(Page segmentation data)
────
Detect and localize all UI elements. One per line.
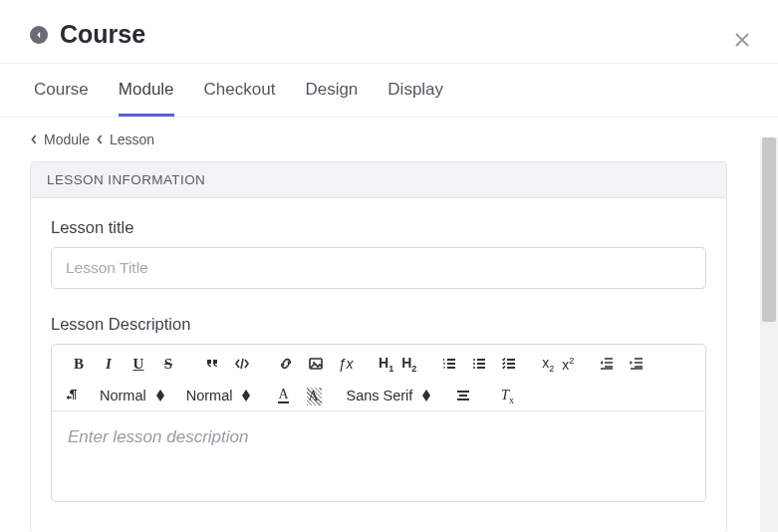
link-button[interactable]: [273, 351, 299, 377]
formula-button[interactable]: ƒx: [333, 351, 359, 377]
scrollbar-thumb[interactable]: [762, 137, 776, 322]
rich-text-editor: B I U S: [51, 344, 706, 502]
strike-button[interactable]: S: [155, 351, 181, 377]
lesson-title-input[interactable]: [51, 247, 706, 289]
sort-icon: [422, 390, 430, 401]
outdent-button[interactable]: [594, 351, 620, 377]
sort-icon: [242, 390, 250, 401]
editor-toolbar: B I U S: [52, 345, 705, 411]
svg-point-3: [473, 363, 475, 365]
text-color-button[interactable]: A: [270, 383, 296, 408]
blockquote-button[interactable]: [199, 351, 225, 377]
subscript-button[interactable]: x2: [540, 351, 556, 377]
scrollbar[interactable]: [760, 137, 778, 532]
italic-button[interactable]: I: [96, 351, 122, 377]
direction-button[interactable]: [60, 383, 86, 408]
back-button[interactable]: [30, 26, 48, 44]
sort-icon: [156, 390, 164, 401]
tab-module[interactable]: Module: [119, 64, 174, 117]
breadcrumb-module[interactable]: Module: [44, 132, 90, 147]
indent-button[interactable]: [624, 351, 649, 377]
chevron-left-icon: [30, 133, 38, 145]
tab-design[interactable]: Design: [305, 64, 358, 117]
check-list-button[interactable]: [496, 351, 522, 377]
bg-color-button[interactable]: A: [300, 383, 326, 408]
lesson-description-input[interactable]: Enter lesson description: [52, 411, 705, 501]
lesson-description-label: Lesson Description: [51, 315, 706, 334]
page-title: Course: [60, 20, 145, 49]
superscript-button[interactable]: x2: [560, 351, 576, 377]
tab-course[interactable]: Course: [34, 64, 89, 117]
codeblock-button[interactable]: [229, 351, 255, 377]
header-select[interactable]: Normal: [178, 388, 259, 403]
breadcrumb: Module Lesson: [30, 132, 748, 147]
size-select[interactable]: Normal: [92, 388, 172, 403]
font-select[interactable]: Sans Serif: [338, 388, 438, 403]
panel-heading: LESSON INFORMATION: [31, 162, 726, 198]
tab-checkout[interactable]: Checkout: [204, 64, 276, 117]
tab-display[interactable]: Display: [388, 64, 443, 117]
bold-button[interactable]: B: [66, 351, 92, 377]
heading2-button[interactable]: H2: [399, 351, 418, 377]
tabs: Course Module Checkout Design Display: [0, 63, 778, 118]
svg-point-2: [473, 359, 475, 361]
heading1-button[interactable]: H1: [377, 351, 395, 377]
lesson-title-label: Lesson title: [51, 218, 706, 237]
lesson-information-panel: LESSON INFORMATION Lesson title Lesson D…: [30, 161, 727, 532]
close-button[interactable]: [734, 32, 750, 52]
image-button[interactable]: [303, 351, 329, 377]
clear-format-button[interactable]: Tx: [494, 383, 520, 408]
chevron-left-icon: [96, 133, 104, 145]
svg-point-4: [473, 367, 475, 369]
align-button[interactable]: [450, 383, 476, 408]
ordered-list-button[interactable]: [436, 351, 462, 377]
bullet-list-button[interactable]: [466, 351, 492, 377]
underline-button[interactable]: U: [126, 351, 151, 377]
breadcrumb-lesson[interactable]: Lesson: [110, 132, 154, 147]
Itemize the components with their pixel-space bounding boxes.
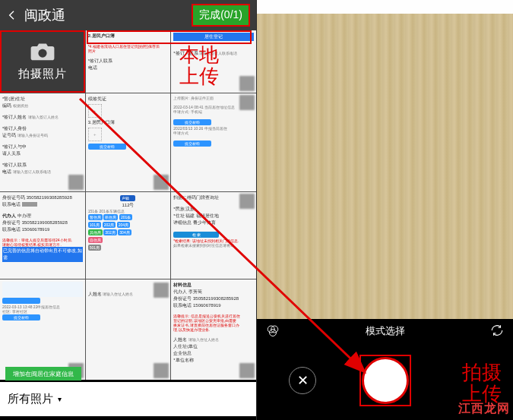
gallery-thumb[interactable]: *暂(居)住址编码 根据抓拍 *签订人姓名 请输入签订人姓名 *签订人身份证号码… — [0, 93, 85, 192]
gallery-thumb[interactable]: 上传图片: 身份证件正面 2022-03-14 08:41 当前居住地址信息申请… — [171, 93, 256, 192]
status-bar — [257, 0, 513, 14]
gallery-thumb[interactable]: 居住登记 *签订人联系 请输入签订人联系电话 — [171, 30, 256, 93]
gallery-thumb[interactable]: 户籍 112号 151条 201条车辆信息 暂住房 租住房 201条 101房 … — [86, 192, 171, 279]
camera-capture-tile[interactable]: 拍摄照片 — [0, 30, 85, 93]
gallery-thumb[interactable]: 续签凭证 + 3.居民户口簿 + 提交材料 — [86, 93, 171, 192]
camera-mode-row: 模式选择 — [257, 319, 513, 343]
add-info-button[interactable]: 增加在闽居住家庭信息 — [5, 367, 81, 381]
watermark: 江西龙网 — [458, 401, 510, 417]
annotation-box — [359, 355, 411, 406]
right-phone-screen: 模式选择 ✕ 江西龙网 — [257, 0, 513, 420]
camera-preview — [257, 0, 513, 319]
gallery-thumb[interactable]: 材料信息 代办人 李芳英 身份证号 350582199308285928 联系电… — [171, 279, 256, 381]
gallery-thumb[interactable]: 扫描二维码门牌查询址 *民族 汉族 *住址 福建 福州居住地 详细信息 青少年体… — [171, 192, 256, 279]
filter-icon[interactable] — [266, 324, 280, 339]
camera-mode-label[interactable]: 模式选择 — [366, 324, 405, 338]
camera-close-button[interactable]: ✕ — [289, 367, 316, 394]
shutter-wrap — [362, 357, 409, 404]
camera-icon — [30, 41, 55, 62]
back-icon[interactable] — [6, 9, 18, 21]
gallery-thumb[interactable]: 2.居民户口簿 *4.福建省流动人口居住登记凭[拍照]保存后照片 *签订人联系电… — [86, 30, 171, 93]
gallery-thumb[interactable]: 2022-03-13 13:48 22申报居住信息社区: 李村社区 提交材料 — [0, 279, 85, 381]
camera-tile-label: 拍摄照片 — [18, 67, 67, 81]
header-title: 闽政通 — [24, 6, 192, 24]
gallery-thumb[interactable]: 身份证号码 350582199308285928 联系电话 000000 代办人… — [0, 192, 85, 279]
photo-gallery-grid: 拍摄照片 2.居民户口簿 *4.福建省流动人口居住登记凭[拍照]保存后照片 *签… — [0, 30, 256, 380]
svg-point-0 — [38, 49, 46, 58]
gallery-thumb[interactable]: 人姓名 请输入住址人姓名 — [86, 279, 171, 381]
done-button[interactable]: 完成(0/1) — [192, 4, 250, 27]
refresh-icon[interactable] — [490, 324, 504, 339]
left-phone-screen: 闽政通 完成(0/1) 拍摄照片 2.居民户口簿 *4.福建省流动人口居住登记凭… — [0, 0, 256, 420]
chevron-down-icon: ▾ — [58, 395, 62, 403]
app-header: 闽政通 完成(0/1) — [0, 0, 256, 30]
album-picker-bar[interactable]: 所有照片 ▾ — [0, 382, 256, 416]
album-label: 所有照片 — [8, 392, 53, 406]
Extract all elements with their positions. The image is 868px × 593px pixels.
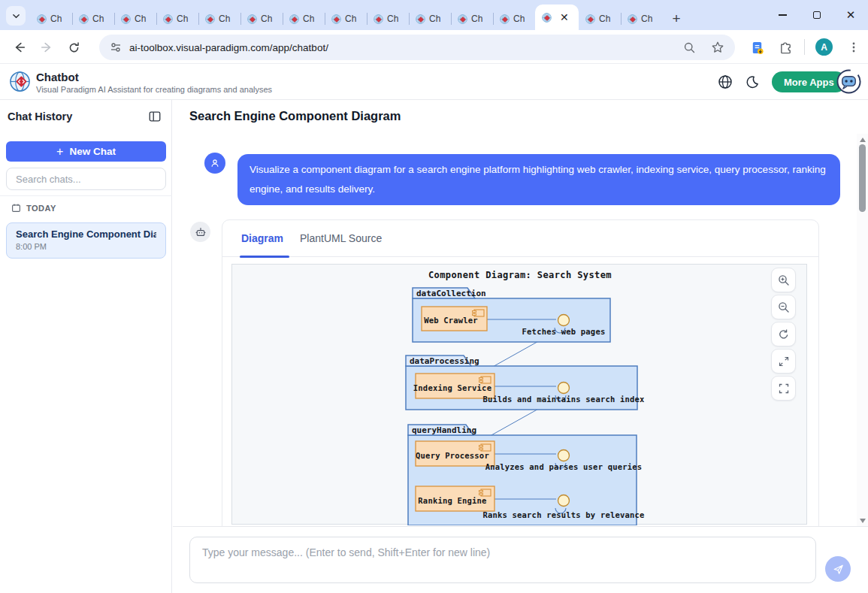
scrollbar-up-arrow[interactable] — [857, 134, 868, 145]
expand-button[interactable] — [771, 349, 796, 374]
browser-tab[interactable]: Ch — [621, 8, 663, 30]
chat-item-time: 8:00 PM — [16, 242, 156, 251]
send-button[interactable] — [825, 556, 851, 582]
chatbot-badge-icon[interactable] — [836, 68, 862, 95]
sidebar-section-today: TODAY — [11, 203, 56, 213]
chat-item-title: Search Engine Component Dia... — [16, 228, 156, 240]
more-apps-button[interactable]: More Apps — [772, 71, 846, 92]
tab-label: Ch — [513, 14, 525, 24]
tab-favicon-icon — [416, 14, 425, 24]
tab-close-icon[interactable]: ✕ — [560, 11, 569, 23]
bookmark-star-icon[interactable] — [711, 41, 724, 54]
tab-label: Ch — [177, 14, 188, 24]
browser-tab[interactable]: Ch — [409, 8, 451, 30]
reload-button[interactable] — [64, 38, 83, 57]
component-icon — [479, 377, 491, 383]
browser-tab[interactable]: Ch — [325, 8, 367, 30]
package-name: queryHandling — [412, 425, 476, 435]
package-name: dataCollection — [416, 289, 486, 298]
language-globe-icon[interactable] — [716, 73, 734, 91]
composer-divider — [173, 526, 868, 527]
browser-tab[interactable]: Ch — [114, 8, 156, 30]
search-chats-input[interactable] — [6, 168, 166, 190]
tab-label: Ch — [429, 14, 440, 24]
tab-diagram[interactable]: Diagram — [241, 232, 283, 244]
tab-favicon-icon — [500, 14, 510, 24]
tab-search-button[interactable] — [6, 6, 26, 26]
new-chat-button[interactable]: + New Chat — [6, 141, 166, 162]
url-text[interactable]: ai-toolbox.visual-paradigm.com/app/chatb… — [129, 42, 328, 53]
browser-tab[interactable]: Ch — [451, 8, 493, 30]
person-icon — [209, 157, 221, 169]
scrollbar-thumb[interactable] — [859, 144, 866, 212]
tab-plantuml-source[interactable]: PlantUML Source — [300, 232, 382, 244]
component-name: Web Crawler — [424, 316, 478, 325]
robot-icon — [195, 226, 207, 238]
diagram-canvas[interactable]: Component Diagram: Search System dataCol… — [231, 264, 807, 525]
browser-tab[interactable]: Ch — [30, 8, 72, 30]
sidebar-heading: Chat History — [8, 110, 72, 123]
tab-favicon-icon — [247, 14, 257, 24]
browser-tab[interactable]: Ch — [367, 8, 409, 30]
component-name: Indexing Service — [413, 383, 491, 392]
browser-profile-avatar[interactable]: A — [815, 38, 833, 56]
tab-favicon-icon — [585, 14, 595, 24]
zoom-out-button[interactable] — [771, 295, 796, 319]
address-bar[interactable]: ai-toolbox.visual-paradigm.com/app/chatb… — [99, 35, 735, 60]
forward-button[interactable] — [37, 38, 56, 57]
browser-tab[interactable]: Ch — [579, 8, 621, 30]
chat-scroll-area[interactable]: Visualize a component diagram for a sear… — [173, 134, 857, 526]
tab-favicon-icon — [37, 14, 47, 24]
window-minimize-button[interactable] — [765, 0, 800, 30]
sidebar-collapse-icon[interactable] — [148, 110, 163, 125]
interface-label: Ranks search results by relevance — [482, 510, 644, 519]
chevron-down-icon — [12, 12, 20, 20]
window-maximize-button[interactable] — [800, 0, 834, 30]
tab-favicon-icon — [542, 13, 552, 23]
browser-tab[interactable]: Ch — [72, 8, 114, 30]
extensions-icon[interactable] — [775, 37, 796, 58]
sidebar-divider — [0, 195, 172, 196]
plus-icon: + — [56, 145, 63, 159]
browser-tab[interactable]: Ch — [240, 8, 283, 30]
tab-label: Ch — [50, 14, 62, 24]
tab-favicon-icon — [163, 14, 173, 24]
tab-label: Ch — [92, 14, 104, 24]
new-tab-button[interactable]: + — [666, 8, 687, 30]
window-close-button[interactable]: ✕ — [833, 0, 868, 30]
browser-tab[interactable]: Ch — [198, 8, 240, 30]
chat-history-item[interactable]: Search Engine Component Dia... 8:00 PM — [6, 222, 166, 259]
tab-favicon-icon — [79, 14, 89, 24]
back-button[interactable] — [10, 38, 29, 57]
browser-tab-active[interactable]: ✕ — [535, 5, 579, 30]
dark-mode-moon-icon[interactable] — [743, 73, 761, 91]
tab-label: Ch — [471, 14, 482, 24]
tab-favicon-icon — [628, 14, 637, 24]
site-settings-icon[interactable] — [110, 41, 122, 53]
browser-tab[interactable]: Ch — [493, 8, 535, 30]
component-icon — [479, 444, 491, 451]
scrollbar-down-arrow[interactable] — [857, 515, 868, 526]
calendar-icon — [11, 203, 21, 213]
tab-favicon-icon — [374, 14, 383, 24]
tab-label: Ch — [219, 14, 230, 24]
interface-label: Fetches web pages — [522, 327, 606, 336]
tab-favicon-icon — [205, 14, 215, 24]
user-avatar — [204, 153, 225, 174]
page-zoom-icon[interactable] — [683, 41, 696, 54]
message-input[interactable] — [189, 537, 816, 583]
tab-favicon-icon — [289, 14, 299, 24]
chat-scrollbar[interactable] — [857, 134, 868, 526]
fullscreen-button[interactable] — [771, 376, 796, 401]
browser-tab[interactable]: Ch — [283, 8, 325, 30]
interface-label: Analyzes and parses user queries — [485, 462, 643, 471]
reset-view-button[interactable] — [771, 322, 796, 346]
user-message-bubble: Visualize a component diagram for a sear… — [237, 154, 840, 205]
reading-list-doc-icon[interactable] — [746, 37, 767, 58]
package-name: dataProcessing — [410, 356, 479, 366]
tab-label: Ch — [599, 14, 610, 24]
browser-tab[interactable]: Ch — [156, 8, 198, 30]
browser-menu-icon[interactable] — [843, 37, 864, 58]
zoom-in-button[interactable] — [771, 268, 796, 292]
card-tab-bar: Diagram PlantUML Source — [222, 220, 818, 257]
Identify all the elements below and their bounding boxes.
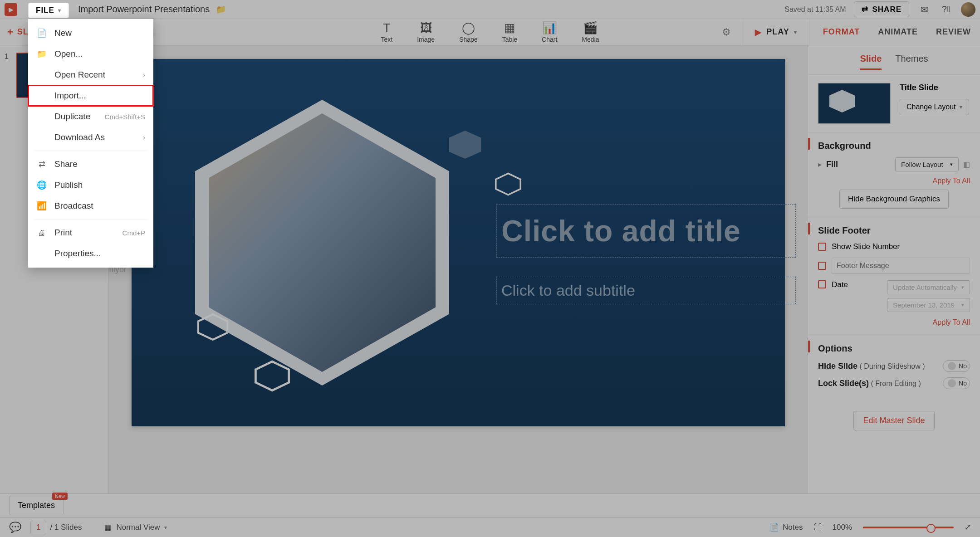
view-label: Normal View <box>116 523 160 532</box>
menu-item-label: Share <box>54 159 78 169</box>
menu-item-label: Open Recent <box>54 70 105 80</box>
menu-item-label: Download As <box>54 132 105 142</box>
user-avatar[interactable] <box>961 2 975 17</box>
insert-media-button[interactable]: 🎬Media <box>582 21 599 43</box>
footer-message-checkbox[interactable] <box>818 262 826 270</box>
apply-to-all-link[interactable]: Apply To All <box>818 177 970 185</box>
current-page[interactable]: 1 <box>30 521 46 534</box>
page-total: / 1 Slides <box>50 523 82 532</box>
hide-bg-graphics-button[interactable]: Hide Background Graphics <box>839 190 949 209</box>
fullscreen-icon[interactable]: ⤢ <box>965 522 971 532</box>
chevron-down-icon: ▾ <box>950 161 953 167</box>
subtab-themes[interactable]: Themes <box>895 54 928 70</box>
chevron-down-icon: ▾ <box>960 104 962 110</box>
apply-to-all-link[interactable]: Apply To All <box>818 318 970 327</box>
play-button[interactable]: ▶ PLAY ▾ <box>743 19 797 45</box>
layout-thumbnail <box>818 83 891 124</box>
zoom-slider[interactable] <box>863 527 954 528</box>
date-checkbox[interactable] <box>818 280 826 288</box>
file-menu-broadcast[interactable]: 📶Broadcast <box>28 195 153 216</box>
change-layout-button[interactable]: Change Layout ▾ <box>900 99 969 115</box>
top-bar: ▶ Import Powerpoint Presentations 📁 Save… <box>0 0 980 19</box>
slide-footer-heading: Slide Footer <box>818 225 970 236</box>
file-menu-properties[interactable]: Properties... <box>28 243 153 264</box>
expand-icon[interactable]: ▸ <box>818 160 822 169</box>
plus-icon: + <box>7 26 14 38</box>
hide-slide-hint: ( During Slideshow ) <box>859 362 925 370</box>
notes-button[interactable]: 📄 Notes <box>769 522 803 532</box>
zoom-value: 100% <box>833 523 852 532</box>
fill-select[interactable]: Follow Layout ▾ <box>895 157 959 171</box>
share-icon: ⇄ <box>862 5 868 14</box>
comments-icon[interactable]: 💬 <box>9 522 21 533</box>
file-menu-duplicate[interactable]: DuplicateCmd+Shift+S <box>28 106 153 127</box>
help-icon[interactable]: ?⃝ <box>939 3 953 16</box>
mail-icon[interactable]: ✉ <box>917 3 931 16</box>
color-swatch-icon[interactable]: ◧ <box>963 160 970 169</box>
layout-name: Title Slide <box>900 83 969 93</box>
play-label: PLAY <box>766 27 789 37</box>
toggle-value: No <box>959 362 967 370</box>
file-menu-share[interactable]: ⇄Share <box>28 154 153 175</box>
lock-slides-label: Lock Slide(s) <box>818 379 869 388</box>
file-menu-new[interactable]: 📄New <box>28 23 153 44</box>
hexagon-outline-decoration <box>197 313 229 341</box>
insert-label: Media <box>582 36 599 43</box>
file-menu-open[interactable]: 📁Open... <box>28 44 153 64</box>
fill-value: Follow Layout <box>901 161 943 168</box>
footer-message-input[interactable] <box>832 258 970 274</box>
templates-bar: Templates New <box>0 493 980 517</box>
menu-icon: 🖨 <box>36 228 47 238</box>
share-button[interactable]: ⇄ SHARE <box>854 1 909 17</box>
file-menu-publish[interactable]: 🌐Publish <box>28 175 153 195</box>
templates-button[interactable]: Templates New <box>9 496 64 515</box>
subtitle-placeholder[interactable]: Click to add subtitle <box>496 277 796 304</box>
fit-icon[interactable]: ⛶ <box>814 523 822 532</box>
file-menu-button[interactable]: FILE ▾ <box>28 3 69 18</box>
tab-review[interactable]: REVIEW <box>936 27 971 37</box>
show-slide-number-checkbox[interactable] <box>818 243 826 251</box>
chevron-down-icon: ▾ <box>794 29 797 35</box>
toggle-value: No <box>959 380 967 387</box>
file-menu-download-as[interactable]: Download As› <box>28 127 153 148</box>
insert-text-button[interactable]: TText <box>381 21 393 43</box>
settings-icon[interactable]: ⚙ <box>722 26 731 38</box>
menu-item-label: Open... <box>54 49 83 59</box>
menu-item-label: Print <box>54 228 72 238</box>
tab-format[interactable]: FORMAT <box>823 27 860 37</box>
insert-shape-button[interactable]: ◯Shape <box>459 21 477 43</box>
title-placeholder[interactable]: Click to add title <box>496 204 796 258</box>
menu-icon: 📄 <box>36 28 47 38</box>
menu-divider <box>34 151 147 151</box>
app-logo-icon: ▶ <box>5 3 17 16</box>
subtab-slide[interactable]: Slide <box>860 54 882 70</box>
globe-icon: 🌐 <box>36 180 47 190</box>
subtitle-placeholder-text: Click to add subtitle <box>501 282 791 299</box>
hide-slide-toggle[interactable]: No <box>943 360 970 372</box>
view-selector[interactable]: ▦ Normal View ▾ <box>104 522 167 532</box>
slide-number: 1 <box>5 53 12 98</box>
menu-item-label: Publish <box>54 180 83 190</box>
insert-table-button[interactable]: ▦Table <box>502 21 517 43</box>
menu-icon: 📁 <box>36 49 47 59</box>
file-menu-import[interactable]: Import... <box>28 85 153 106</box>
edit-master-slide-button[interactable]: Edit Master Slide <box>853 411 934 430</box>
lock-slides-toggle[interactable]: No <box>943 377 970 389</box>
tab-animate[interactable]: ANIMATE <box>878 27 918 37</box>
date-value-select[interactable]: September 13, 2019▾ <box>887 298 970 312</box>
insert-chart-button[interactable]: 📊Chart <box>542 21 557 43</box>
folder-icon[interactable]: 📁 <box>216 5 226 15</box>
insert-image-button[interactable]: 🖼Image <box>417 21 435 43</box>
fill-label: Fill <box>826 160 838 169</box>
chart-icon: 📊 <box>542 21 557 35</box>
menu-item-label: Properties... <box>54 249 101 259</box>
saved-status: Saved at 11:35 AM <box>784 5 846 14</box>
change-layout-label: Change Layout <box>906 103 956 111</box>
slide-canvas[interactable]: Click to add title Click to add subtitle <box>132 59 785 426</box>
menu-divider <box>34 219 147 220</box>
view-icon: ▦ <box>104 522 112 532</box>
file-menu-print[interactable]: 🖨PrintCmd+P <box>28 222 153 243</box>
document-title[interactable]: Import Powerpoint Presentations <box>78 4 210 15</box>
date-update-select[interactable]: Update Automatically▾ <box>887 280 970 294</box>
file-menu-open-recent[interactable]: Open Recent› <box>28 64 153 85</box>
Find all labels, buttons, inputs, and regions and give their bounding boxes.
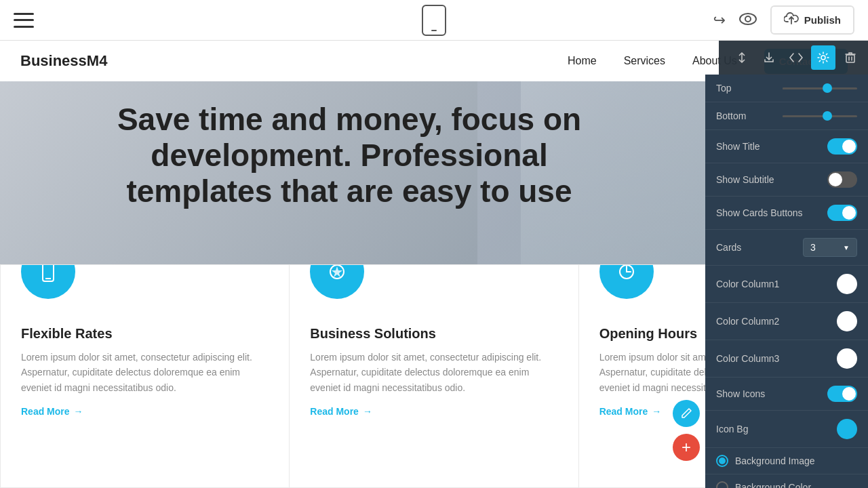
────
Supply only the count of lines above holding "subtab".

2